I find myself getting really mad at myself when I see pictures of beautiful women wondering why I don't look like them, why I don't have big anime tiddies, etc. I know, the boob thing is stupid especially since countless women with bigger chests tell me all the time how they hate it because they can't find clothes that fit right, men only want them for one thing, their backs hurt, etc.

And now this SSSniperwolf story is all over the Internet and I can't help but feel like she's only getting away with what she did because she is absolutely gorgeous. My bf defined her as "the e-girl before e-girls were a thing". Whenever I see her or think of how her looks alone are helping her get off from committing a crime scott-free I can't help but feel the way I do.

Sorry, that last sentence was worded weird, hope it didn't hurt your brain.

Anyway, I'm trying really hard to love what I can't change about myself and trying to change things that I can. But lately I've fallen off the wagon and I feel even more terrible. I used to go to the gym 3 times a week but now I haven't gone in about 2 months. I've just gotten a new job and I'm always tired, so I don't go. I also stopped tracking my calories again.
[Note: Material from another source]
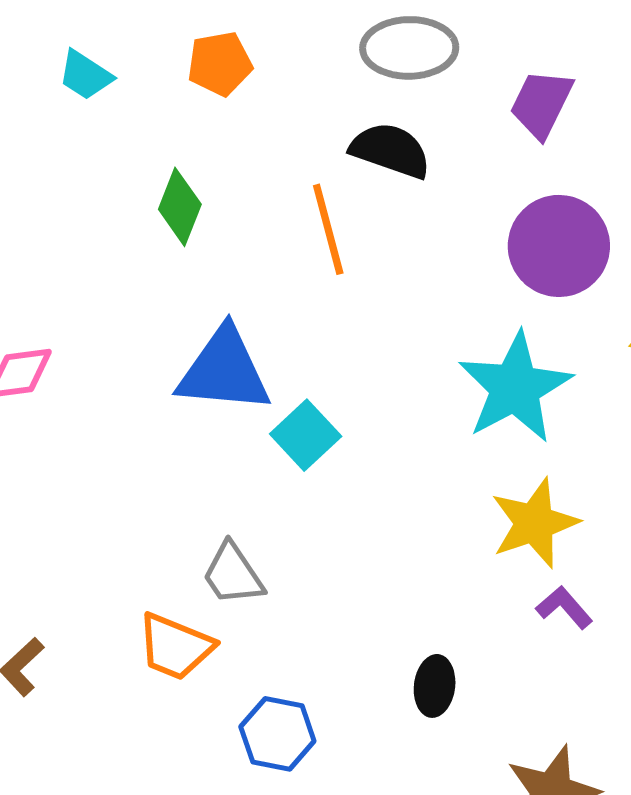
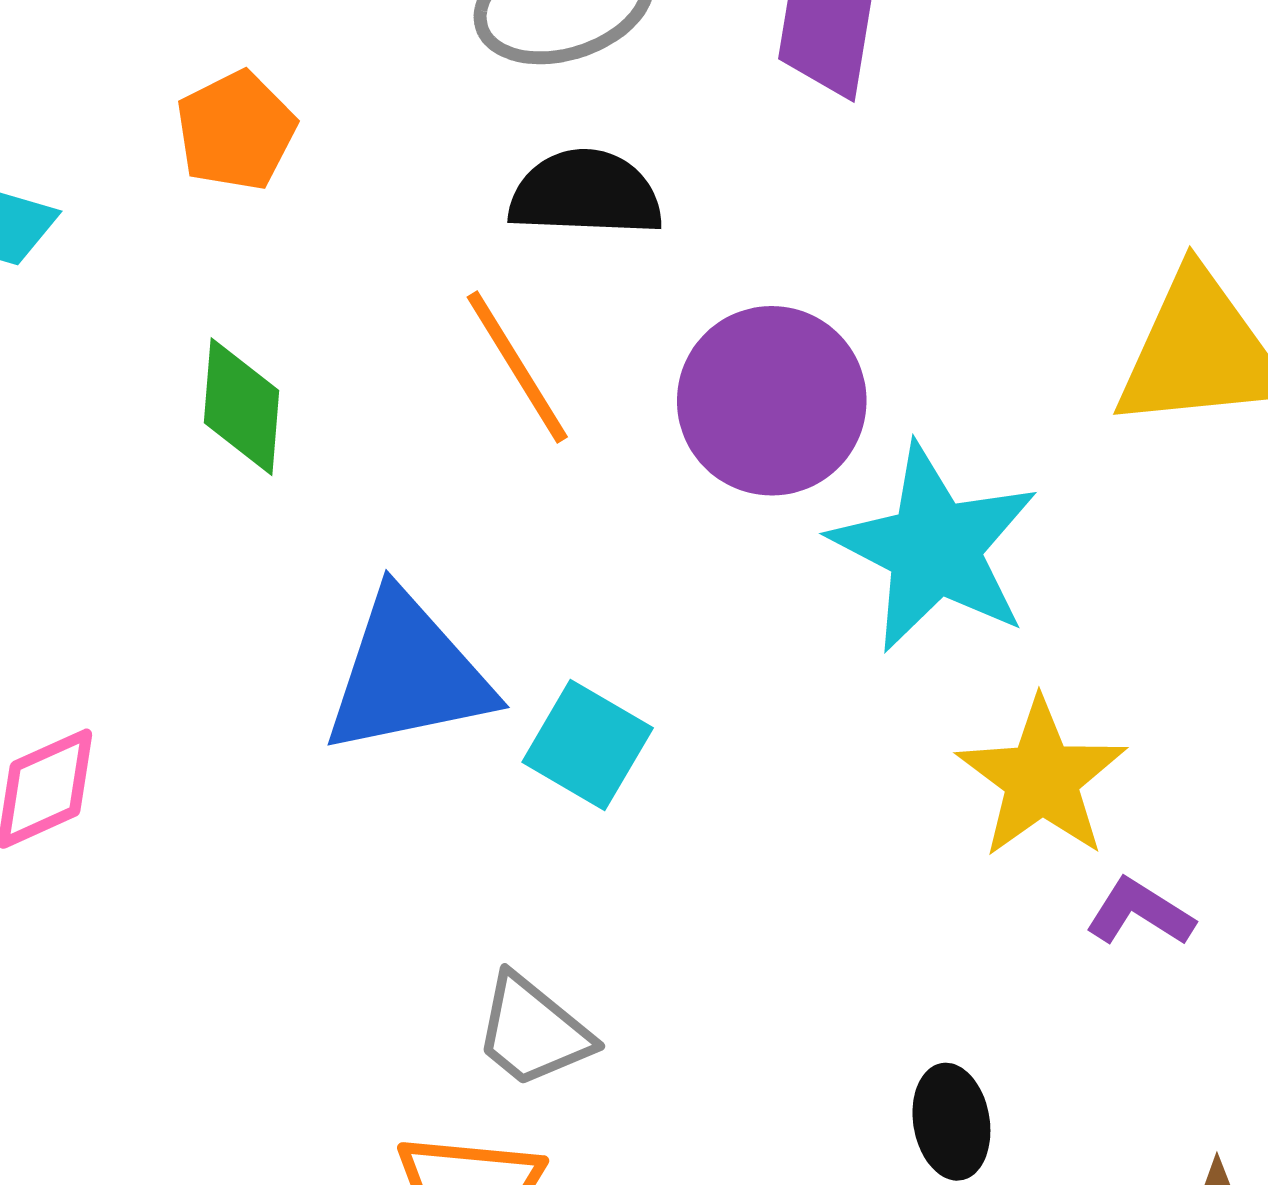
purple circle: (559, 246) -> (772, 401), moved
The reason all this is stressing me out is because earlier this year we went to a music festival and my bf and I constantly fought over me being insecure being surrounded by thousands of gorgeous women while I looked like a troll. We made up and worked on both our parts to make sure it doesn't happen again. He's not going to leer at other women and I'm not going to accuse him of cheating every five minutes.

I want to go to the festival again. I want to be ready. I want to actually enjoy myself and not let my insecurities comsume me and hurt my relationship. But I'm scared.

Another reason seeing really pretty women triggers me is because I have severe internalised homophobia. So yeah, I'm a real mess.